The ILO is a tri-partite outfit with governments and employers taking part as delegates as well as trade unions. It was a miserable time for the USSR and global communism, as the ILO became the world’s foremost forum to expose communist oppression and wrong-doing.

But the U.S. could play no part — just as the U.S. government will now be unable to influence the soft-power policy and work of UNESCO until the Trump pull-out is quietly reversed one day.

The shortsightedness of feel-good actions

Walking out of an international treaty organization may feel good to those who announce it. But if you are absent, you have no say.

The UK is in for its own dose of that highly counterproductive medicine. In private, every British diplomat agrees that quitting the EU will see the biggest loss of geopolitical influence for Britain in centuries.

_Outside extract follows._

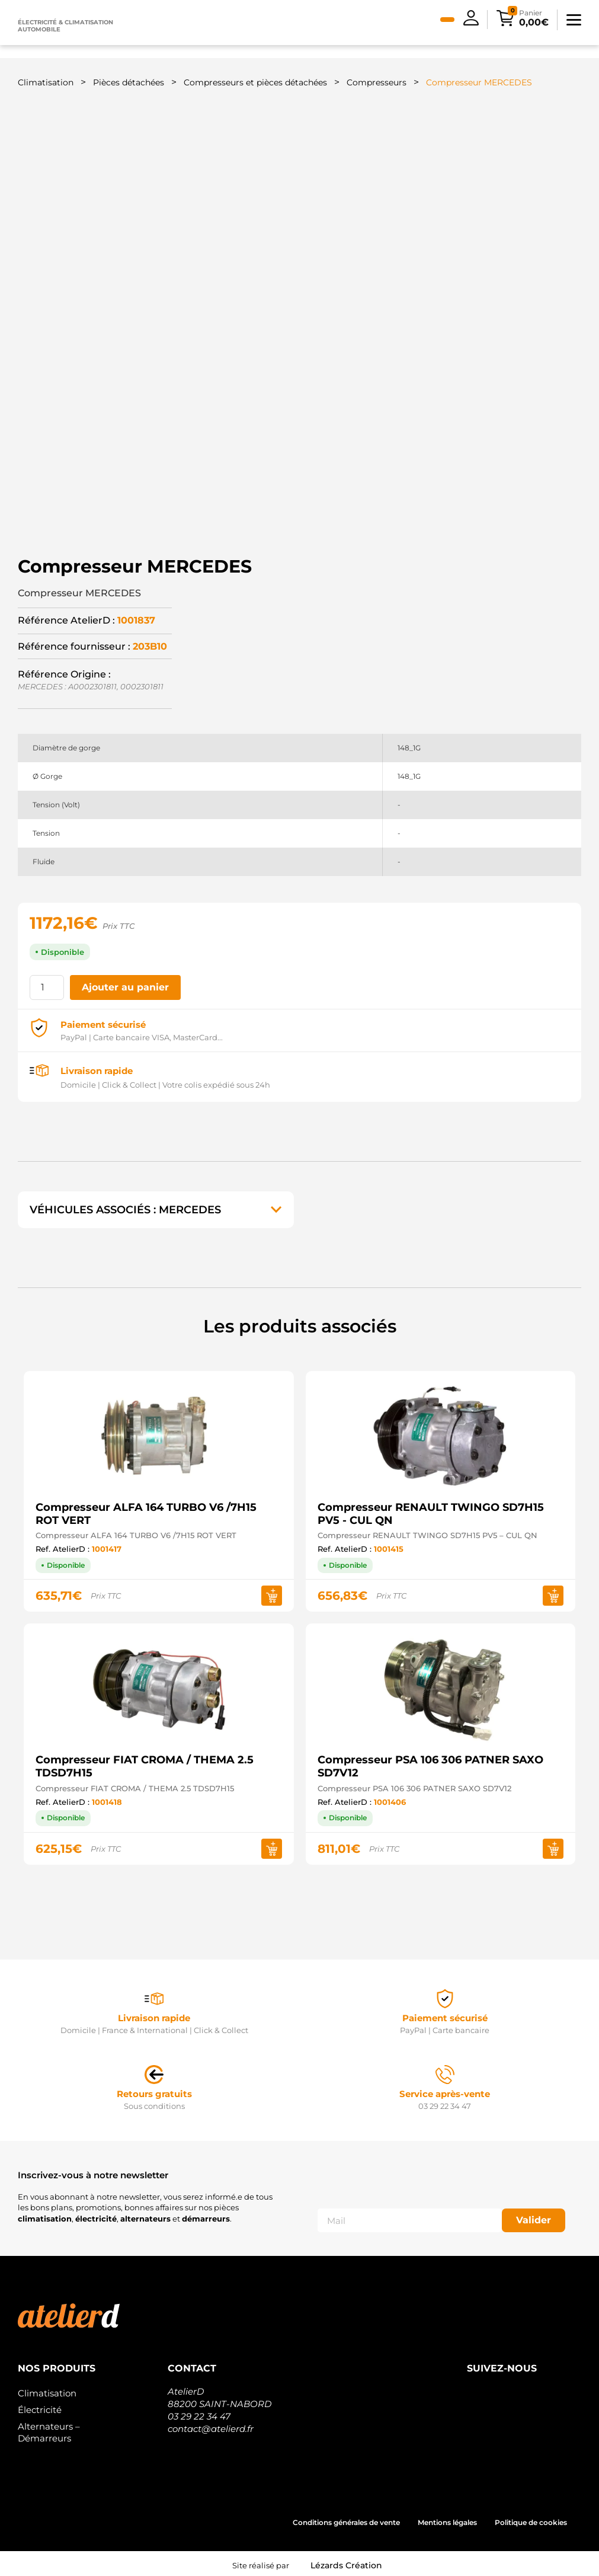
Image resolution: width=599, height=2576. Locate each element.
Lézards (346, 2562)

It is no saving grace that Britain’s Foreign Secretary, Boris Johnson, is quite right to urge Donald Trump to keep working within the Iran Nuclear Treaty framework.

Normally, a British Foreign Secretary, and a slavishly pro-American conservative to boot, does not wag his finger at a U.S. President. But this time Johnson is right.

Johnson’s mental disconnect, of course, is that he argues at the same time that Britain should do a similar thing — leaving the EU, the most important treaty organization the UK has ever belonged to.

Takeaways

Trump’s decision to pull out of UNESCO has come at the wrong time and will be counter-productive.

The response of UNESCO to Mr. Trump’s announcement was to elect its first ever Jewish Director General.

The US government will be unable to influence the soft-power policy and work of UNESCO until the Trump pull-out is quietly reversed one day.